ND defense takes next step with turnovers

SOUTH BEND, Ind. -- Nicky Baratti doesn't really know how to explain it. He wasn't here last year, after all, when Notre Dame's defense forced just 14 turnovers over 13 games in a five-loss campaign. So he can't really compare.

But the freshman safety sees something in the way the Irish's defense comes out to practice every day. He sees the effort that coordinator Bob Diaco puts into studying opposing defenses. And he knows that he and his teammates will be ready for virtually any look an opposing offense throws at them week to week.

"No loafs," Baratti said of the practice mentality. "If you mess up, then go all-out. And that's the ultimate eraser. Just hustle everywhere you go, and if you're loafing -- something bad's going to happen to you."

For now, the bad things have been happening to the Irish's opponents, who have turned the ball over 13 times through four games. Notre Dame is tied for second nationally in forced turnovers, and it is fifth in turnover margin. The Irish finished last season 118th in that category, and they had only five takeaways after a 2-2 start.

Priority No. 1 for the unit, as Diaco and his players will tell you, is to keep the points down. Holding Michigan State and Michigan without a touchdown in consecutive games is a good start, especially when the Wolverines reached the red zone five times. Two of those red-zone trips resulted in turnovers, with Baratti responsible for one of them with a first-quarter interception in the end zone.

"In terms of the list defensively, we can't move too far away from our core beliefs," Diaco said. "That's -- we're interested in keeping the points down. In keeping the points down, the next piece that produces points is big plays. So, defensively, we have to be sure that we're constantly focused on eliminating big plays.

"After that, we try to analyze what the opponent does to produce points, so we can limit and keep the points down. After that, if I had to put an emphasis, if you forced me to, we're interested in attacking the football and creating ball disruptions."

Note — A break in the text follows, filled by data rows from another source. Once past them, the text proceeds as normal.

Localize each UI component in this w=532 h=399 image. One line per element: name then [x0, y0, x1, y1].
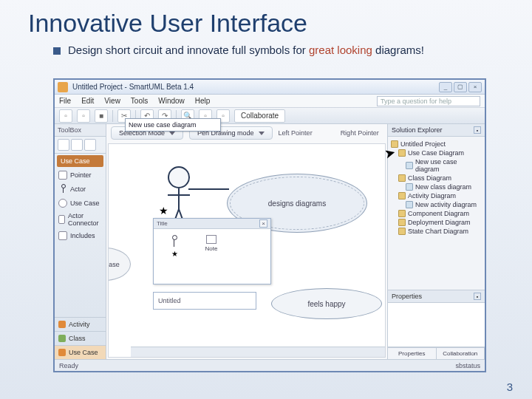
tool-pointer[interactable]: Pointer	[55, 168, 106, 182]
tool-label: Includes	[70, 232, 95, 239]
tool-includes[interactable]: Includes	[55, 229, 106, 242]
close-button[interactable]: ×	[468, 82, 482, 92]
minimize-button[interactable]: _	[439, 82, 452, 92]
pin-button[interactable]: ▪	[474, 293, 481, 300]
save-button[interactable]: ■	[95, 109, 108, 123]
tree-node[interactable]: Class Diagram	[391, 174, 482, 183]
tree-node[interactable]: New class diagram	[391, 183, 482, 191]
tree-node[interactable]: Activity Diagram	[391, 191, 482, 200]
tool-usecase[interactable]: Use Case	[55, 197, 106, 210]
toolbox-panel: ToolBox Use Case Pointer Actor Use Case …	[55, 124, 106, 359]
tab-label: Properties	[398, 350, 425, 357]
swatch-icon	[58, 349, 66, 356]
actor-icon	[170, 235, 179, 248]
tab-label: Use Case	[69, 349, 98, 356]
solution-explorer-panel: Solution Explorer▪ Untitled Project Use …	[387, 124, 485, 359]
toolbox-btn[interactable]	[84, 139, 96, 151]
diagram-icon	[406, 201, 413, 208]
bullet-part-c: diagrams!	[375, 44, 424, 56]
tab-label: Collaboration	[443, 350, 477, 357]
diagram-icon	[406, 183, 413, 191]
usecase-shape[interactable]: Use Case	[108, 248, 131, 281]
tab-label: Activity	[69, 321, 90, 328]
collaborate-button[interactable]: Collaborate	[234, 109, 285, 123]
toolbox-btn[interactable]	[58, 139, 69, 151]
statusbar: Ready sbstatus	[55, 359, 485, 371]
window-title: Untitled Project - SmartUML Beta 1.4	[72, 83, 194, 91]
toolbox-tab-class[interactable]: Class	[55, 331, 106, 345]
includes-icon	[58, 231, 67, 240]
palette-close-button[interactable]: ×	[259, 219, 267, 228]
palette-label: Note	[205, 245, 218, 252]
connector-icon	[58, 215, 65, 224]
properties-header: Properties	[392, 293, 422, 300]
tab-collaboration[interactable]: Collaboration	[437, 348, 485, 359]
menu-edit[interactable]: Edit	[81, 97, 94, 105]
help-search-input[interactable]: Type a question for help	[377, 96, 480, 106]
toolbox-top-buttons	[55, 137, 106, 154]
menu-help[interactable]: Help	[195, 97, 211, 105]
status-left: Ready	[59, 362, 78, 369]
bullet-icon	[53, 47, 61, 55]
tree-node[interactable]: Use Case Diagram	[391, 149, 482, 157]
tool-actor[interactable]: Actor	[55, 182, 106, 197]
new-button[interactable]: ▫	[59, 109, 72, 123]
pin-button[interactable]: ▪	[474, 126, 481, 134]
folder-icon	[398, 174, 406, 182]
tooltip-new-usecase: New use case diagram	[125, 118, 221, 132]
tool-label: Actor Connector	[68, 212, 102, 227]
toolbox-btn[interactable]	[71, 139, 83, 151]
toolbox-tab-activity[interactable]: Activity	[55, 317, 106, 331]
palette-actor[interactable]: ★	[160, 235, 189, 258]
solution-explorer-header: Solution Explorer	[392, 126, 443, 134]
tree-label: Activity Diagram	[408, 192, 456, 200]
menu-view[interactable]: View	[104, 97, 120, 105]
mode-toolbar: Selection Mode Pen Drawing mode Left Poi…	[106, 124, 387, 142]
horizontal-scrollbar[interactable]	[131, 347, 385, 357]
tool-label: Actor	[70, 185, 86, 193]
palette-title: Title	[157, 220, 168, 227]
bullet-part-a: Design short circuit and innovate full s…	[68, 44, 306, 56]
chevron-down-icon	[259, 132, 265, 135]
pointer-icon	[58, 171, 67, 180]
menu-file[interactable]: File	[59, 97, 71, 105]
actor-icon	[58, 184, 67, 194]
actor-shape[interactable]	[168, 166, 190, 188]
untitled-box[interactable]: Untitled	[153, 292, 256, 310]
tree-root[interactable]: Untitled Project	[391, 140, 482, 149]
main-toolbar: ▫ ▫ ■ ✂ ↶ ↷ 🔍 ▫ ▫ Collaborate	[55, 108, 485, 124]
toolbox-category-usecase[interactable]: Use Case	[57, 155, 103, 167]
folder-icon	[391, 140, 398, 148]
connector-line[interactable]	[188, 188, 229, 190]
tree-node[interactable]: New use case diagram	[391, 157, 482, 174]
tool-actor-connector[interactable]: Actor Connector	[55, 210, 106, 229]
project-tree[interactable]: Untitled Project Use Case Diagram New us…	[388, 137, 485, 290]
tree-node[interactable]: Deployment Diagram	[391, 218, 482, 227]
tree-node[interactable]: New activity diagram	[391, 200, 482, 209]
right-pointer-label: Right Pointer	[341, 129, 379, 137]
titlebar: Untitled Project - SmartUML Beta 1.4 _ ▢…	[55, 80, 485, 95]
bullet-row: Design short circuit and innovate full s…	[0, 38, 532, 56]
maximize-button[interactable]: ▢	[454, 82, 467, 92]
usecase-ellipse-2[interactable]: feels happy	[271, 288, 382, 319]
tree-node[interactable]: State Chart Diagram	[391, 227, 482, 236]
tree-node[interactable]: Component Diagram	[391, 209, 482, 218]
bullet-text: Design short circuit and innovate full s…	[68, 44, 424, 56]
floating-palette[interactable]: Title× ★ Note	[153, 218, 271, 284]
menubar: File Edit View Tools Window Help Type a …	[55, 95, 485, 108]
properties-grid[interactable]	[388, 303, 485, 347]
tab-label: Class	[69, 335, 86, 342]
bullet-part-b: great looking	[309, 44, 372, 56]
folder-icon	[398, 228, 406, 235]
tree-label: New use case diagram	[415, 158, 482, 173]
menu-window[interactable]: Window	[158, 97, 185, 105]
ellipse-icon	[58, 199, 67, 208]
menu-tools[interactable]: Tools	[131, 97, 148, 105]
toolbox-tab-usecase[interactable]: Use Case	[55, 345, 106, 359]
status-right: sbstatus	[455, 362, 480, 369]
tab-properties[interactable]: Properties	[388, 348, 437, 359]
tree-label: Untitled Project	[400, 140, 446, 148]
open-button[interactable]: ▫	[77, 109, 90, 123]
palette-note[interactable]: Note	[197, 235, 226, 258]
diagram-canvas[interactable]: Use Case ★ designs diagrams Title× ★ Not…	[108, 143, 386, 358]
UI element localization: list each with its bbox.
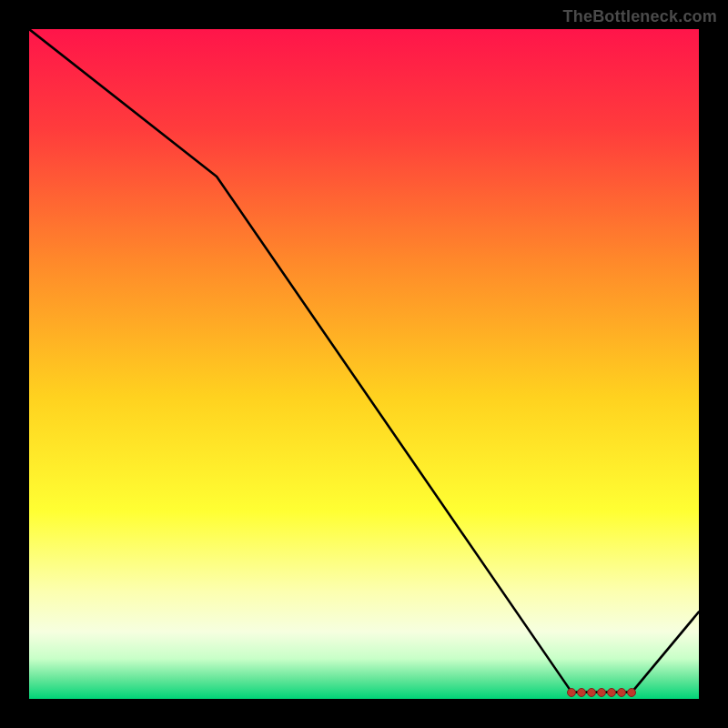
min-marker [617, 688, 626, 697]
svg-rect-0 [29, 29, 699, 699]
min-marker [587, 688, 596, 697]
min-marker [567, 688, 576, 697]
min-marker [597, 688, 606, 697]
min-marker [607, 688, 616, 697]
plot-area [29, 29, 699, 699]
chart-canvas: TheBottleneck.com [0, 0, 728, 728]
min-marker [577, 688, 586, 697]
watermark-text: TheBottleneck.com [563, 7, 717, 26]
min-marker [627, 688, 636, 697]
gradient-background [29, 29, 699, 699]
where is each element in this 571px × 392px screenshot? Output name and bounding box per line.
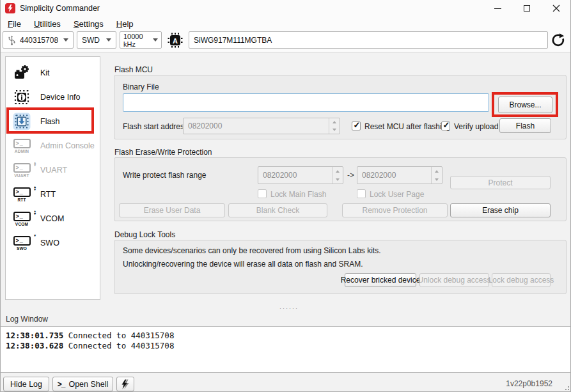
lock-user-page-label: Lock User Page — [370, 190, 424, 199]
protect-button: Protect — [450, 176, 551, 189]
debug-lock-section-title: Debug Lock Tools — [114, 230, 175, 239]
sidebar-item-admin-console: >_ ADMIN Admin Console — [6, 134, 100, 158]
vcom-icon: >_▴▾ VCOM — [11, 212, 33, 226]
flash-start-address-label: Flash start address: — [123, 122, 190, 131]
sidebar-item-label: SWO — [40, 239, 59, 247]
protect-range-to-spinbox: 08202000 — [357, 166, 442, 184]
lock-debug-access-button: Lock debug access — [492, 273, 551, 287]
target-part-icon: A — [167, 32, 184, 49]
resize-grip[interactable] — [563, 384, 569, 390]
device-select[interactable]: 440315708 — [3, 31, 74, 49]
device-info-icon — [11, 89, 33, 106]
splitter-handle[interactable] — [275, 307, 303, 311]
maximize-button[interactable] — [512, 0, 542, 17]
sidebar-item-label: Admin Console — [40, 141, 95, 150]
chevron-down-icon — [153, 38, 158, 42]
window-title: Simplicity Commander — [20, 4, 100, 13]
browse-button[interactable]: Browse... — [498, 97, 552, 113]
kit-icon — [11, 65, 33, 81]
minimize-icon — [494, 8, 501, 9]
usb-icon — [8, 35, 16, 45]
verify-upload-checkbox-label: Verify upload — [454, 122, 498, 131]
spin-down-icon — [332, 175, 343, 184]
spin-up-icon — [332, 167, 343, 175]
log-window-title: Log Window — [6, 315, 48, 324]
spin-up-icon — [432, 167, 442, 175]
verify-upload-checkbox[interactable] — [441, 122, 450, 130]
chevron-down-icon — [106, 38, 111, 42]
menu-help[interactable]: Help — [110, 18, 140, 30]
admin-console-icon: >_ ADMIN — [11, 139, 33, 153]
menu-file[interactable]: File — [1, 18, 27, 30]
recover-bricked-device-button[interactable]: Recover bricked device — [345, 273, 416, 287]
binary-file-label: Binary File — [123, 82, 159, 91]
sidebar-item-vcom[interactable]: >_▴▾ VCOM VCOM — [6, 207, 100, 231]
flash-icon — [11, 113, 33, 130]
sidebar-item-device-info[interactable]: Device Info — [6, 85, 100, 109]
simplicity-commander-window: Simplicity Commander File Utilities Sett… — [0, 0, 571, 392]
range-arrow-label: -> — [347, 171, 354, 180]
sidebar-item-label: VUART — [40, 166, 67, 175]
flash-start-address-value: 08202000 — [184, 118, 329, 134]
flash-mcu-section-title: Flash MCU — [114, 65, 153, 74]
chevron-down-icon — [63, 38, 68, 42]
erase-user-data-button: Erase User Data — [119, 203, 225, 217]
interface-value: SWD — [82, 36, 100, 45]
speed-value: 10000 kHz — [123, 33, 149, 48]
interface-select[interactable]: SWD — [77, 31, 116, 49]
lightning-icon — [120, 379, 130, 390]
open-shell-button[interactable]: >_ Open Shell — [52, 377, 113, 391]
spin-down-icon — [329, 126, 340, 134]
binary-file-input[interactable] — [123, 93, 489, 112]
swo-icon: >_▾ SWO — [11, 236, 33, 251]
lock-user-page-checkbox — [357, 189, 366, 198]
menu-utilities[interactable]: Utilities — [27, 18, 67, 30]
menu-settings[interactable]: Settings — [67, 18, 110, 30]
erase-chip-button[interactable]: Erase chip — [450, 203, 551, 217]
speed-select[interactable]: 10000 kHz — [120, 31, 162, 49]
device-name-input[interactable] — [189, 31, 548, 49]
hide-log-button[interactable]: Hide Log — [3, 377, 49, 391]
write-protect-range-label: Write protect flash range — [123, 171, 207, 180]
sidebar-item-rtt[interactable]: >_▴▾ RTT RTT — [6, 182, 100, 207]
sidebar-item-flash[interactable]: Flash — [6, 109, 100, 134]
title-bar: Simplicity Commander — [0, 0, 571, 17]
log-entry: 12:38:01.735 Connected to 440315708 — [6, 331, 565, 341]
log-output: 12:38:01.735 Connected to 440315708 12:3… — [1, 326, 570, 373]
protect-range-from-value: 08202000 — [258, 167, 332, 184]
refresh-icon[interactable] — [551, 32, 567, 49]
svg-text:A: A — [173, 37, 178, 45]
sidebar-item-label: Kit — [40, 68, 50, 77]
debug-lock-info-line2: Unlocking/recovering the device will era… — [123, 260, 363, 269]
shell-prompt-icon: >_ — [58, 380, 65, 389]
sidebar: Kit Device Info — [5, 56, 100, 300]
blank-check-button: Blank Check — [228, 203, 327, 217]
remove-protection-button: Remove Protection — [342, 203, 448, 217]
sidebar-item-label: Flash — [40, 117, 60, 126]
flash-shortcut-button[interactable] — [116, 377, 134, 391]
sidebar-item-swo[interactable]: >_▾ SWO SWO — [6, 231, 100, 255]
flash-start-address-spinbox: 08202000 — [183, 118, 340, 134]
sidebar-item-vuart: >_▴▾ VUART VUART — [6, 158, 100, 182]
lock-main-flash-label: Lock Main Flash — [270, 190, 326, 199]
menu-bar: File Utilities Settings Help — [1, 17, 140, 30]
log-entry: 12:38:03.628 Connected to 440315708 — [6, 341, 565, 351]
device-serial-value: 440315708 — [20, 36, 58, 45]
minimize-button[interactable] — [483, 0, 512, 17]
reset-mcu-checkbox-label: Reset MCU after flashing — [364, 122, 450, 131]
close-icon — [552, 4, 560, 12]
version-label: 1v22p0b1952 — [506, 379, 552, 388]
close-button[interactable] — [542, 0, 571, 17]
unlock-debug-access-button: Unlock debug access — [419, 273, 489, 287]
sidebar-item-kit[interactable]: Kit — [6, 61, 100, 85]
sidebar-item-label: Device Info — [40, 93, 81, 102]
reset-mcu-checkbox[interactable] — [352, 122, 361, 130]
protect-range-from-spinbox: 08202000 — [258, 166, 343, 184]
rtt-icon: >_▴▾ RTT — [11, 187, 33, 202]
app-logo-icon — [5, 3, 15, 13]
protect-range-to-value: 08202000 — [357, 167, 431, 184]
debug-lock-info-line1: Some devices/scenarios can only be recov… — [123, 246, 381, 255]
flash-button[interactable]: Flash — [499, 118, 551, 133]
sidebar-item-label: VCOM — [40, 214, 65, 223]
vuart-icon: >_▴▾ VUART — [11, 163, 33, 178]
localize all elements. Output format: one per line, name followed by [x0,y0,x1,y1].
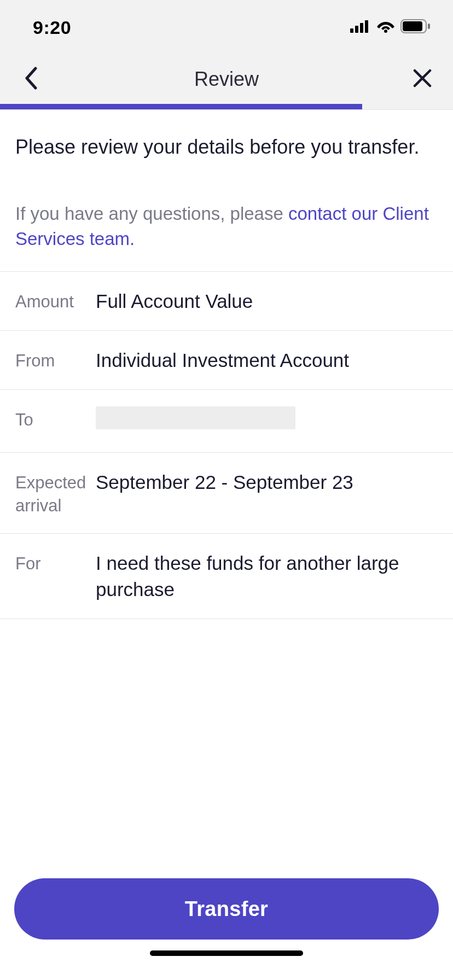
status-icons [350,19,431,36]
row-for: For I need these funds for another large… [0,534,453,619]
svg-rect-3 [365,20,368,33]
svg-rect-2 [360,23,363,33]
intro-sub-prefix: If you have any questions, please [15,203,288,224]
to-label: To [15,406,96,431]
redacted-placeholder [96,406,295,429]
for-label: For [15,550,96,575]
to-value [96,406,438,435]
svg-rect-1 [355,26,358,33]
wifi-icon [376,20,395,35]
intro-heading: Please review your details before you tr… [15,134,438,161]
progress-bar [0,104,453,109]
from-label: From [15,347,96,372]
svg-rect-0 [350,28,353,33]
details-list: Amount Full Account Value From Individua… [0,271,453,619]
chevron-left-icon [24,67,38,92]
amount-value: Full Account Value [96,288,438,314]
expected-value: September 22 - September 23 [96,469,438,495]
intro-subtext: If you have any questions, please contac… [15,201,438,252]
for-value: I need these funds for another large pur… [96,550,438,602]
progress-fill [0,104,362,109]
amount-label: Amount [15,288,96,313]
page-title: Review [0,68,453,91]
svg-rect-7 [428,24,430,29]
footer: Transfer [0,878,453,980]
intro-section: Please review your details before you tr… [0,110,453,271]
home-indicator[interactable] [150,950,303,956]
expected-label: Expected arrival [15,469,96,517]
back-button[interactable] [19,67,43,91]
close-icon [412,68,433,91]
nav-bar: Review [0,55,453,104]
cellular-icon [350,20,371,35]
row-from: From Individual Investment Account [0,331,453,390]
transfer-button[interactable]: Transfer [14,878,439,940]
status-time: 9:20 [33,17,71,38]
row-amount: Amount Full Account Value [0,272,453,331]
close-button[interactable] [410,67,434,91]
from-value: Individual Investment Account [96,347,438,373]
svg-rect-6 [403,21,422,31]
svg-point-4 [384,30,387,33]
status-bar: 9:20 [0,0,453,55]
row-to: To [0,390,453,452]
battery-icon [400,19,431,36]
row-expected: Expected arrival September 22 - Septembe… [0,453,453,534]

The Irish are holding opponents to 9 points per game, good for No. 4 in the nation.

"I would say it helps," defensive end Stephon Tuitt said of forcing turnovers. "It helps a lot. Our whole goal is to keep the opposing offense's points down. … Right now we want to be the best defense out there, but we have a long way to go to keep working at it."

Tuitt, whose six sacks are second-most in the nation, has a hard time putting a finger on why the defense has been able to impose its will so much better in his second year at Notre Dame.

Forcing nemesis Denard Robinson into five turnovers, and Michigan into six, was the latest step in the unit's development. But the Irish insist that it is just that -- one simple step that has built upon the foundation set when the majority of the staff assembled three years ago and laid out its plan.

"We've continued to maintain the same core beliefs and the same defensive ideologies that we've had since we've gotten here," Diaco said. "Over time, consistency, maturity of the players -- obviously the expectation is that they continue to improve on the things we're working on. So we're working on it, they're improving at it. Sheer physics -- as the players become bigger, faster, stronger over time as they mature or through the recruiting and collection of talent, there also becomes a little bit better clock in the head of the opponent quarterback.

"Partner with the emphasis and partner with the focus of the players and the diligence of them in film study and in practice, and also just the sheer physics of a pretty stout front, creates some ball disruptions."